I'd checked my watch and it was now 1200 which meant
we'd climbed pretty well. The afternoon was supposed to be 9 degrees
and I wanted to be off the snow by this till. We could have moved a
little quicker to start down but I don't think we felt we needed too.
Instead we sat eating through the small amount of food we brought,
re-racked most of the gear (apart from the dropped or left behind
items) and discussed the route. Finney told me there was a few
moments where he was just not happy and wanted to be elsewhere. I
told him I'd had the same but for both of us it was never when were
actually climbing, just when we were hanging around belaying. I guess
we had time to let our minds just wander.
I could bore you
with our long journey back down but there isn't that much I can say
about walking down hill through snow. I can tell you that it was a
bad choice putting the asymmetric bars on my G14 crampons.

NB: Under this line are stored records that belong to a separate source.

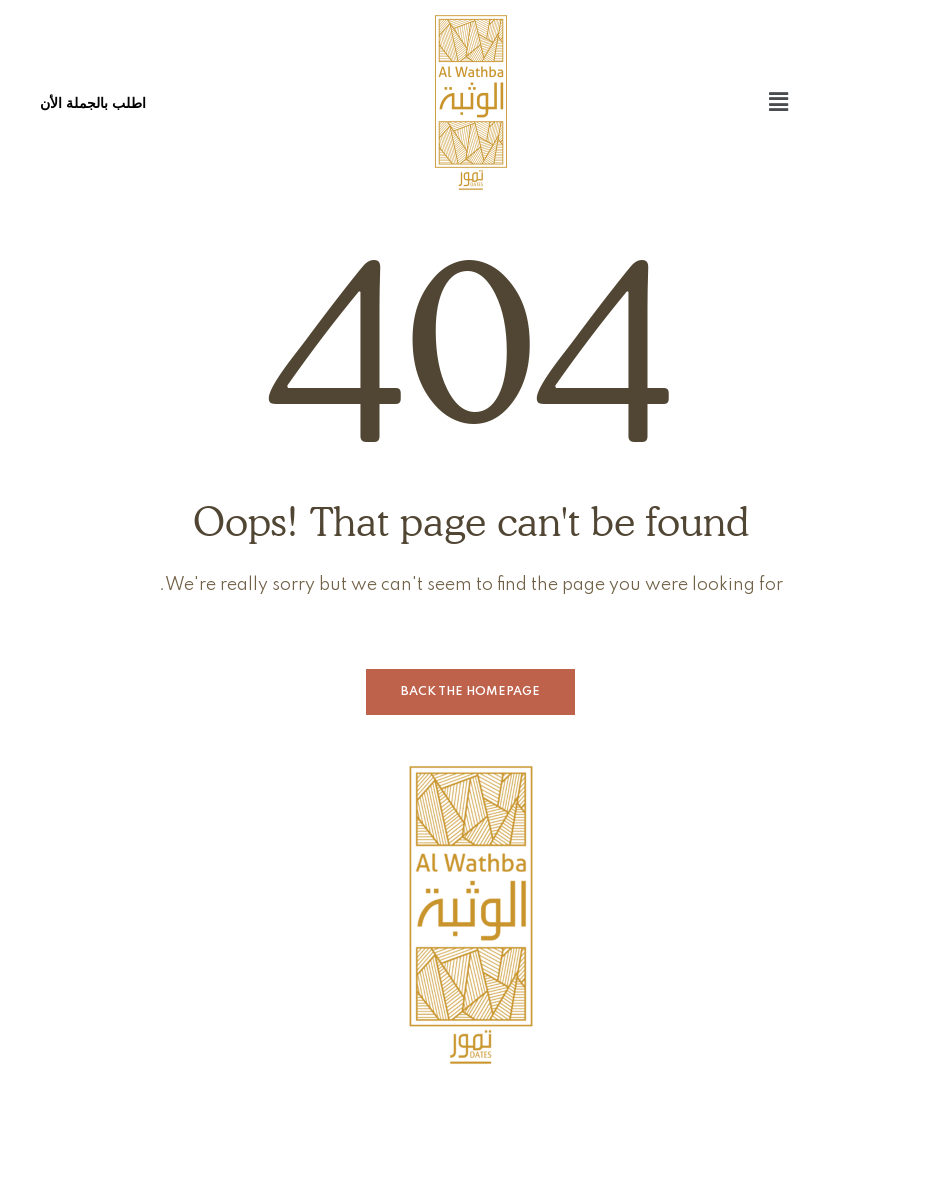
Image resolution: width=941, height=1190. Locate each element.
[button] (779, 102)
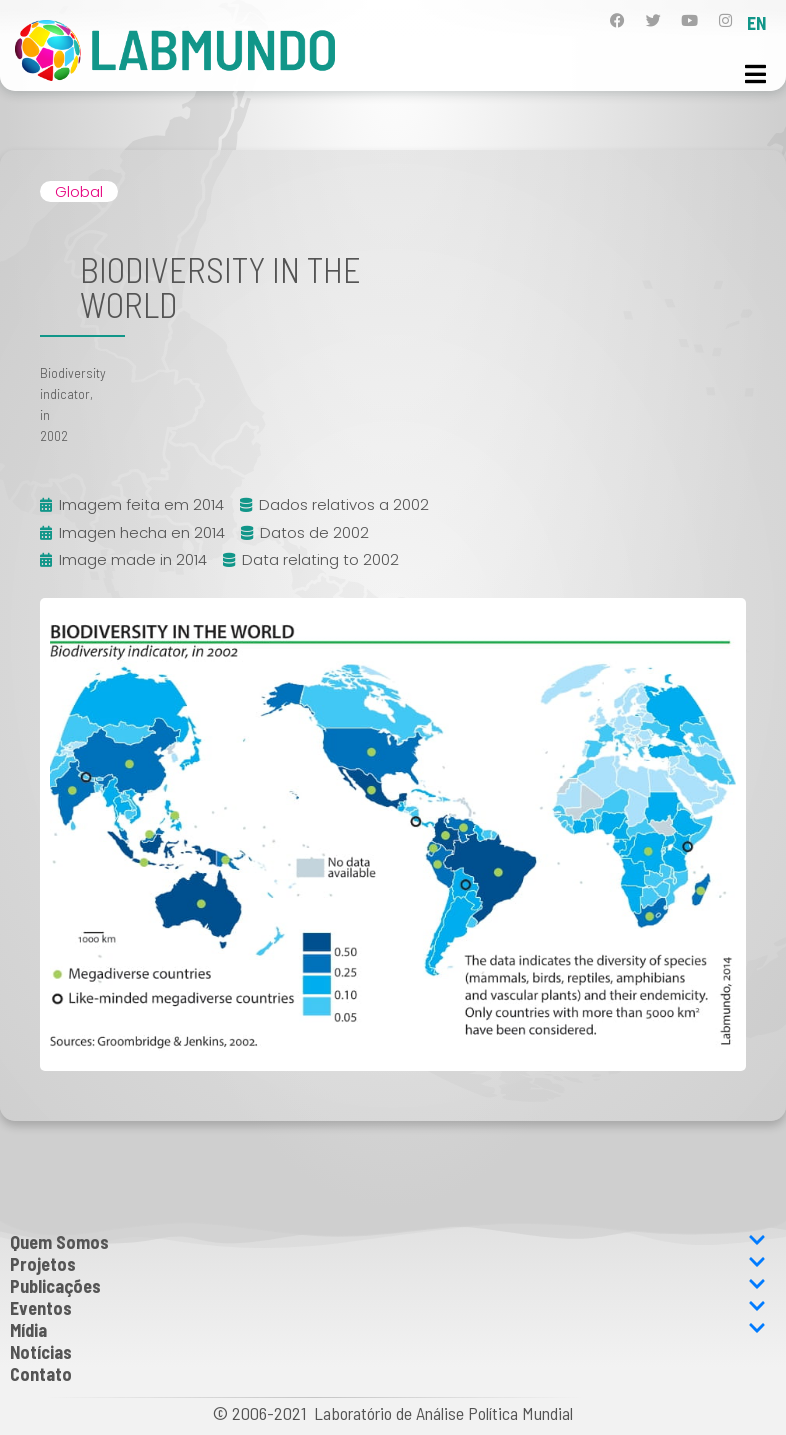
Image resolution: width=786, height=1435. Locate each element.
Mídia (388, 1330)
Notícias (41, 1352)
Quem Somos (388, 1242)
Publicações (388, 1286)
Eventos (388, 1308)
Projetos (388, 1264)
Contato (41, 1374)
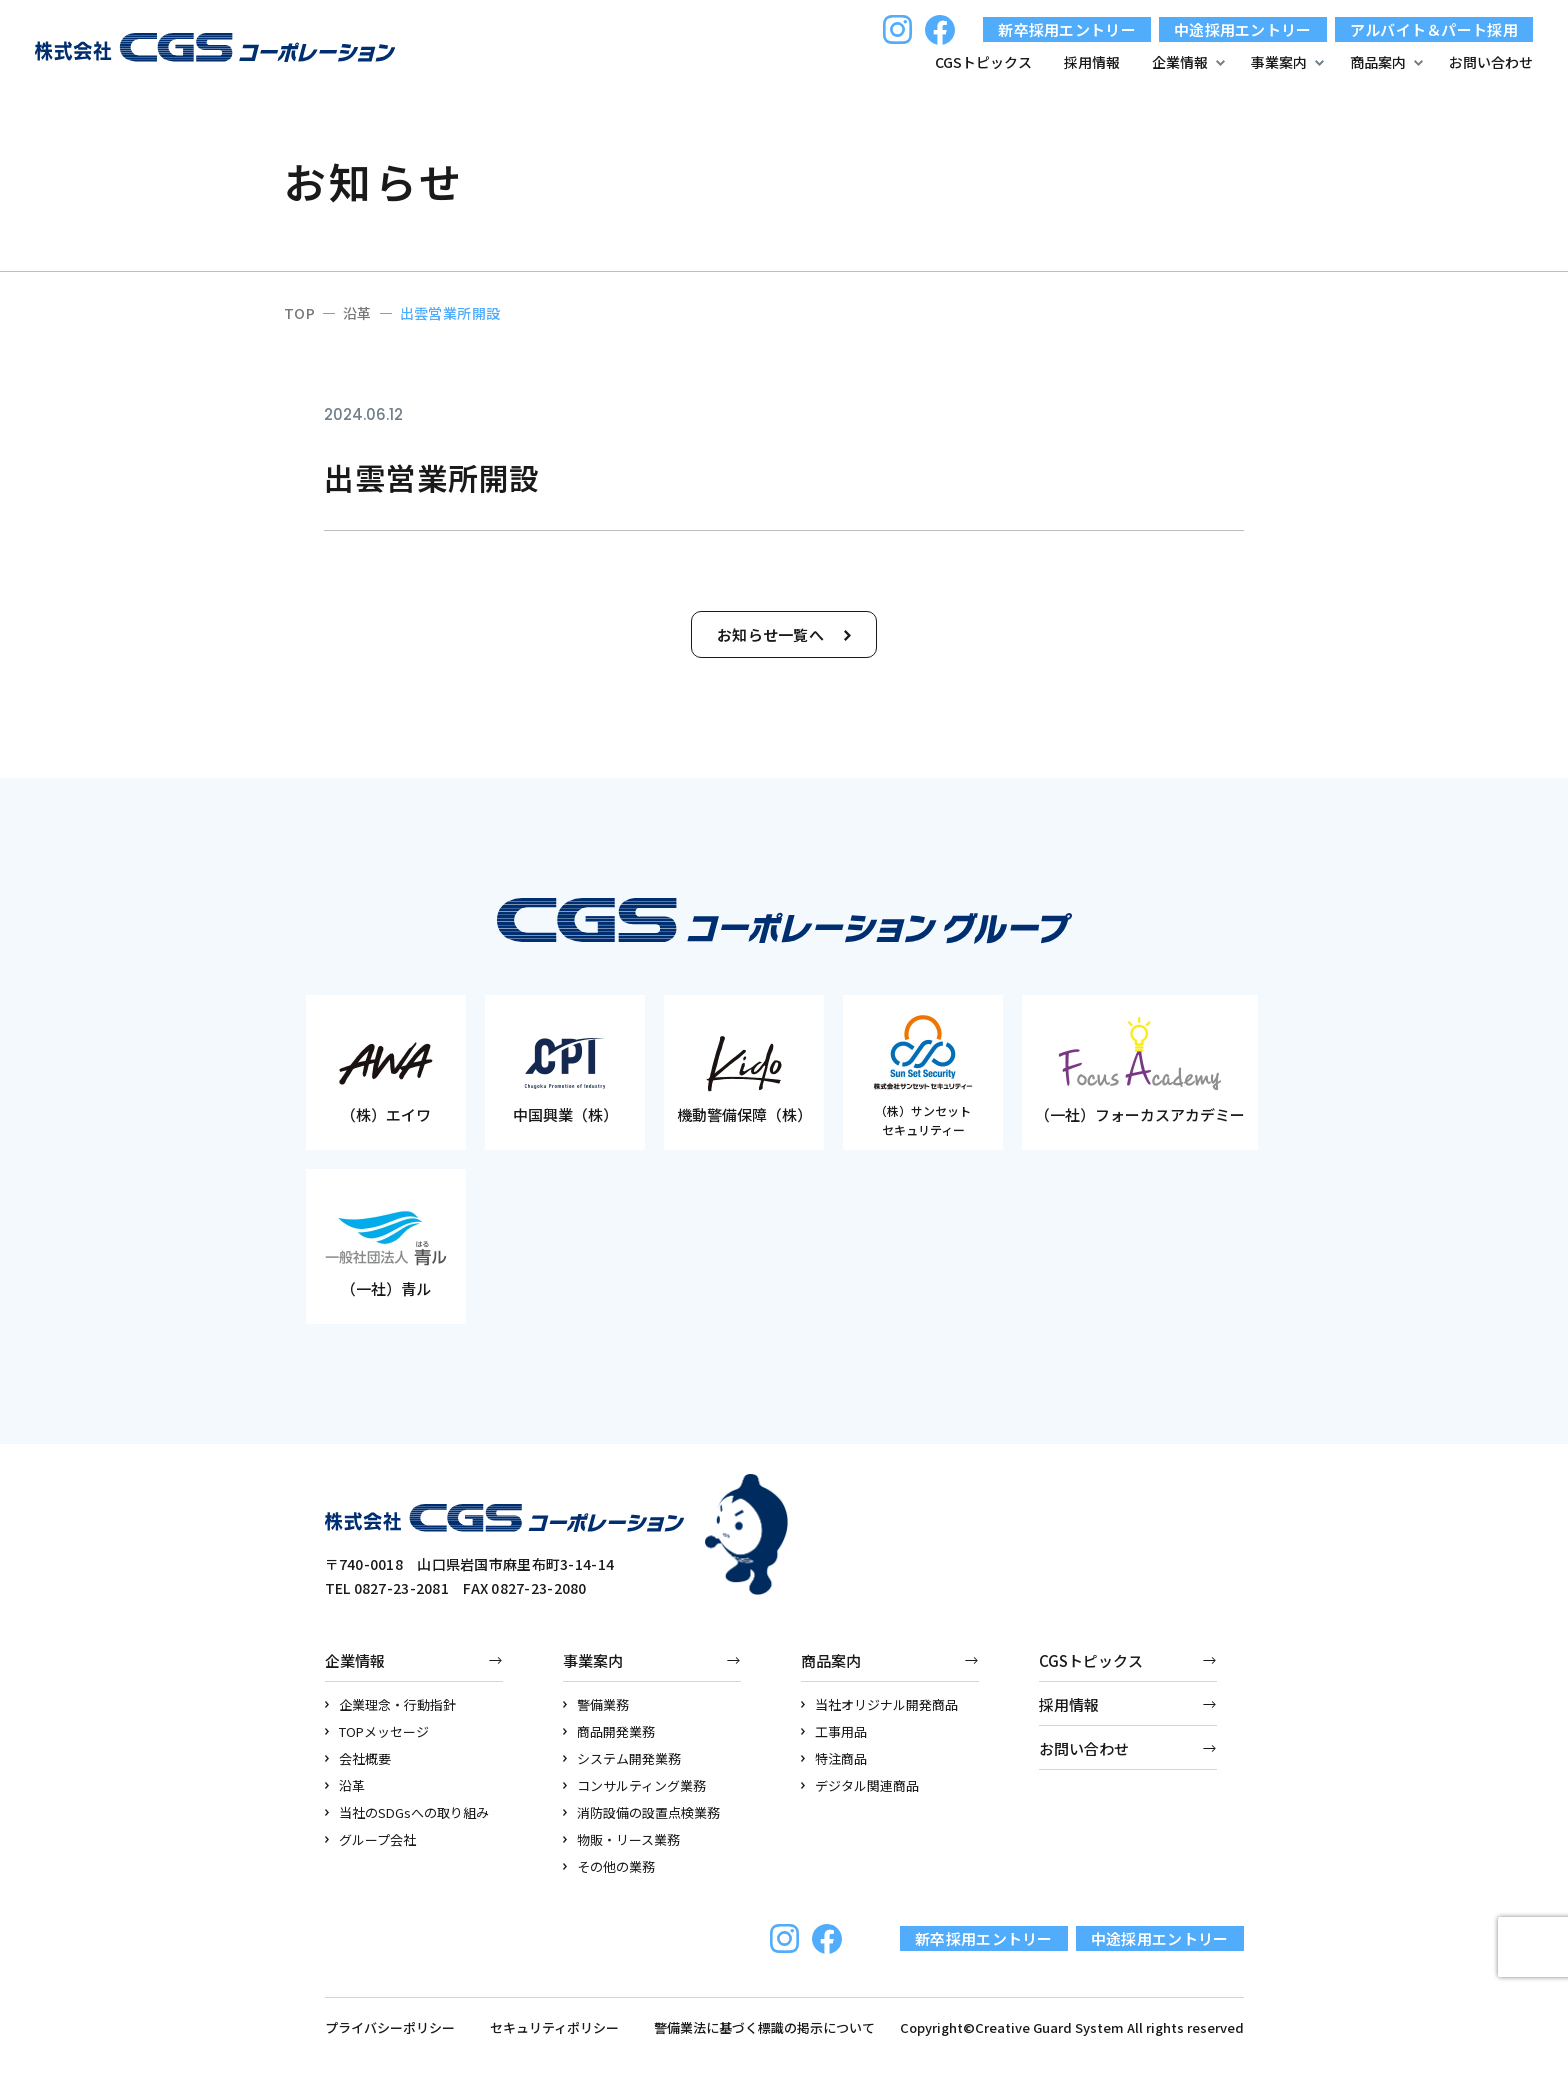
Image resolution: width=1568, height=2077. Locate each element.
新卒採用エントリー (1067, 29)
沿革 (345, 1785)
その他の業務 (609, 1866)
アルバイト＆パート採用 (1434, 29)
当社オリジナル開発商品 (880, 1704)
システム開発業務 (622, 1758)
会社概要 (358, 1758)
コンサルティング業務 (635, 1785)
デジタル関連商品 (860, 1785)
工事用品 (834, 1731)
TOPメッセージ (377, 1731)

They made
it awkward to walk in and bad to climb in and top of that by the time
I'd finished the left crampon had disconnected itself from my boot
and was hanging round my ankle. My first thought was to sell them and
I probably will. I can't really justify owning a heavy weight pair of
really aggressive crampons when my general use crampons are close to
breaking. I should just replace them with some G12's.
Back
at base camp (for want of better phrase) it quickly became apparent
that Andy and I were tired, and with an afternoon of sunshine you can
just imagine what happened. We got as far as making a single cup of
tea (each) before we lay in the sun and fell asleep. When we did move
it as late afternoon but there was no rush to get back. I only had
work in the morning.
The weekend before I climbed my first ice
routes of the season and now this weekend just gone has probably been
my last. I really do feel pretty lucky to even have got this small
amount of winter climbing in. Although I'm supposed to be coming to
the end of my physio (which has been excellent) and my ankles do feel
stronger they still hurt a lot. It's like a constant worry at the
back of my mind that I'll twist an ankle. Even a small twist seems to
put me out of action for a week or so at the moment. I'm pretty happy
to have even got out.
Finally,
and this feels a little like an obituary, but my trusty tent has
finally given up. I've had her for many many years and she's stood up
to some truly horrible conditions and never been found wanting. The
fabric is seems is now just too weak to even sew back together and a
pole broke when I set it up to repair it. It's a sad moment for me
and rather stupidly something I'm having a lot of trouble coming to
terms with. I've got a lot of memories of that tent and it's taken me
to many places. I guess it's last wild camping as our base camp
whilst winter climbing was a fitting end.